The aviation industry today hailed a significant development on climate change issues made at a meeting of the International Civil Aviation Organization (ICAO), the UN specialised agency for aviation. After two weeks of tense negotiations, following many years of discussions, delegates representing 191 countries have agreed a resolution charting the way forward for tackling aviation’s climate change impact.
“This is clearly an historic resolution, showing the leadership of both developed and developing country governments meeting at ICAO in driving to the first comprehensive agreement on climate change for any global sector,” said Paul Steele, Executive Director of the industry-wide Air Transport Action Group (ATAG), speaking on behalf of the industry, “It represents significant progress. The aviation industry has been advocating for such a scheme since we developed the first global industry targets five years ago. We now have agreement on a global scheme and a timeline and the building blocks to deliver it.
“Importantly, the Resolution also highlights the significance of continued work on the so-called ‘basket of measures’, recognising that a market-based measure is just one of a suite of important tools needed to reduce aviation emissions. New technology, more efficient operations and infrastructure improvements also need to be pursued – things the industry has been doing for many years.”

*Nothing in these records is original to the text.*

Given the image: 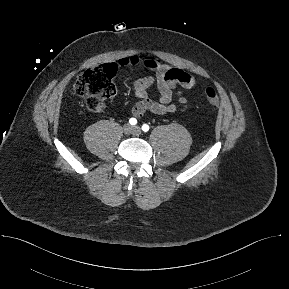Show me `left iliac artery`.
<instances>
[{
  "mask_svg": "<svg viewBox=\"0 0 289 289\" xmlns=\"http://www.w3.org/2000/svg\"><path fill=\"white\" fill-rule=\"evenodd\" d=\"M142 130H143L144 132H147V131L149 130V126H148L147 124H143V125H142Z\"/></svg>",
  "mask_w": 289,
  "mask_h": 289,
  "instance_id": "left-iliac-artery-1",
  "label": "left iliac artery"
}]
</instances>
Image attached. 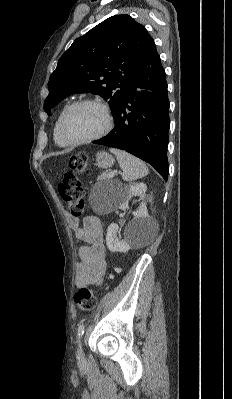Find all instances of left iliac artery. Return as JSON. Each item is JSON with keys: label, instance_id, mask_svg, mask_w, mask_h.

The resolution commits governments to develop a global market-based measure for aviation emissions from 2020, to be decided at the next ICAO assembly, scheduled for 2016. The next three years will be spent on technical discussions as states work on the design elements of such a scheme, including standards for the monitoring, reporting and verification of emissions and the type of scheme to be implemented.
Steele commented, “These have been tough negotiations. The global politics and interests of 191 states had to be taken into account – we have seen the same struggles at the UN climate talks. But I am delighted to see that governments meeting at ICAO have managed to overcome their differences on these issues and reach agreement. The united spirit of the aviation community, including governments, industry and civil society, was on show today and it was a significant demonstration of how working together can deliver real results.”

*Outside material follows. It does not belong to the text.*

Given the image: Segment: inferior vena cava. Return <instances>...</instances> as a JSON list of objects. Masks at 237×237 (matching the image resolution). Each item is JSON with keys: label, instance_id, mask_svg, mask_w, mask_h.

The aviation industry, coordinated through ATAG, submitted a working paper to the Assembly from the global associations Airports Council International (ACI), Civil Air Navigation Services Organisation (CANSO), International Air Transport Association (IATA), the International Business Aviation Council (IBAC) and the International Coordinating Council of Aerospace Industries Associations (ICCAIA).

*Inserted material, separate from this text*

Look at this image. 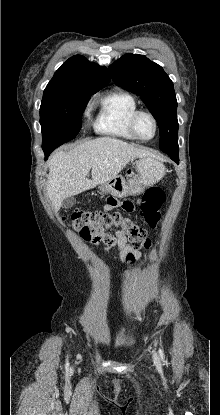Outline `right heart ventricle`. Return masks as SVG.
<instances>
[{"mask_svg":"<svg viewBox=\"0 0 220 415\" xmlns=\"http://www.w3.org/2000/svg\"><path fill=\"white\" fill-rule=\"evenodd\" d=\"M138 110L135 98L126 92H114L100 101V110L94 122L95 130L125 140H135L129 122Z\"/></svg>","mask_w":220,"mask_h":415,"instance_id":"1","label":"right heart ventricle"}]
</instances>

“Industry looks to ICAO as the body safeguarding the harmonised global system of standards that enable us to provide air services in a safe, secure and reliable manner. We congratulate the ICAO leadership for skilfully guiding these negotiations. Industry stands ready over the next three years to assist states to develop the proposals needed for a 2016 sign-off.”
Steele said, “We must also recognise the important role that the European Union has played in acting as a catalyst for discussions. The EU ETS, whilst it created tensions between states, also prompted action at a global level and their willingness to ‘stop the clock’ on extra-European flights provided the necessary welcome relief of tension in the discussions.”
In commenting on the outcome of the ICAO Assembly, IATA director general and CEO, Tony Tyler said, “Reaching this landmark agreement among ICAO’s 191 member states was a challenging task. Today’s result carries on the ICAO tradition of uniting governments to focus on the global standards that underpin global connectivity. I congratulate the ICAO leadership for their vision and skill in rallying interests around a common purpose.”
ACI director general, Angela Gittens, said, “ACI welcomes the States' agreement to finalise work through ICAO on a global market based measures scheme, effective 2020, taking into account the proposal from the aviation industry. As well, ACI continues to expand its Airport Carbon Accreditation programme, of which 90 airports representing 22% of global air passenger traffic are already a part, and the Airport Carbon and Emissions Reporting Tool which particularly enables smaller airports to manage their carbon footprint. Attaining sound environmental stewardship is at the heart of our business.”
CANSO director general, Jeff Poole, said, “We are delighted that States have made significant progress towards carbon neutral growth from 2020 by adopting a global market-based measure. We are also pleased that the ICAO Assembly agreed with CANSO’s view that improved airspace structures and design will lead to greater efficiency and reduced emissions. This will add to the extensive operational performance measures already being taken by the air traffic management industry and will be a step further towards the CANSO vision of seamless airspace globally.”
Chair of ICCAIA, Jan Pie, the secretary generalof the AeroSpace and Defence Industries Association of Europe, said, “Aerospace industry manufacturers and service providers worldwide congratulate ICAO and its member states on achieving this important milestone. ICCAIA members recognise the need to address climate change by continuing to improve efficiency through technological improvements and other measures, so we welcome this positive decision.”
IBAC director general, Kurt Edwards, said, "ICAO's decision to develop a global MBM represents a constructive route away from a patchwork quilt of national and regional MBMs. It is a path to greater predictability and certainty for business operators. IBAC and the business aviation community stand ready to contribute to ICAO's important work going forward."